The international scientific conference “Between architecture of war and military urbanism” is the 10th edition of the annual series of Urban and Landscape Days. Organized by the Estonian Academy of Arts, Faculty of Architecture, the event brings together architecture, planning, landscape studies, critical urban studies and art.

The idea behind the theme of 2013 is to facilitate a creative and critical interrogation of links between the political economy of war, the transfer of military practices and technologies to urban realm, and the ‘architectures of war’, such as military bases, fortifications and refugee camps, which comprise a largely forgotten topic in planning and architecture.

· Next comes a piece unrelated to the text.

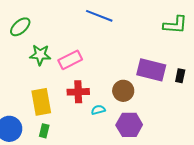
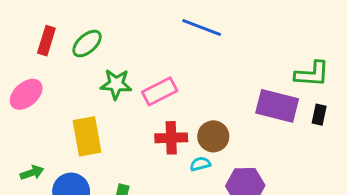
green L-shape: (175, 25) -> (312, 74), moved
brown circle: (123, 91) -> (213, 136), moved
yellow rectangle: (41, 102) -> (87, 136), moved

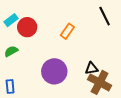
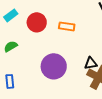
red circle: (27, 27) -> (37, 22), moved
orange rectangle: (67, 31) -> (67, 26), turned 63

The conference is of interest to urban scholars, architectural theorists and historians, architects, political geographers, sociologists, and others from the related fields of theory and practice. To explore links between theory and practice, we invite a broad variety of presentations from scientific papers to artistic research and non-standard forms to the following tracks:

Urban built environments

Strongholds, fortifications and military bases structure the patterns of urban development in long term. Shelters, field hospitals, or refugee camps represent instant architectural forms. In what ways do these planning, architectural, and engeneering interventions structure – in long-term and short-term perspective – the everyday life? How does the function of these built structures change from military to civil? How is the civil architecture used for military purposes? And how is the very notion of the ‘civil’ architecture structured by the notion of the ‘military’ architecture?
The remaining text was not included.